_PROBLEM DESCRIPTION_:
Images are not part of the copy; transcribe all the data exactly.

(Data extracted from a collection)

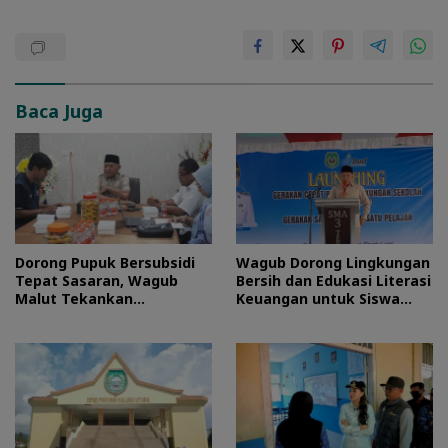
Baca Juga
Dorong Pupuk Bersubsidi
Wagub Dorong Lingkungan
Tepat Sasaran, Wagub
Bersih dan Edukasi Literasi
Malut Tekankan
Keuangan untuk Siswa
Pentingnya Digitalisasi
Maluku Utara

_RESULT OF THE EXERCISE_:
Baca Juga
Dorong Pupuk Bersubsidi
Wagub Dorong Lingkungan
Tepat Sasaran, Wagub
Bersih dan Edukasi Literasi
Malut Tekankan
Keuangan untuk Siswa
Pentingnya Digitalisasi
Maluku Utara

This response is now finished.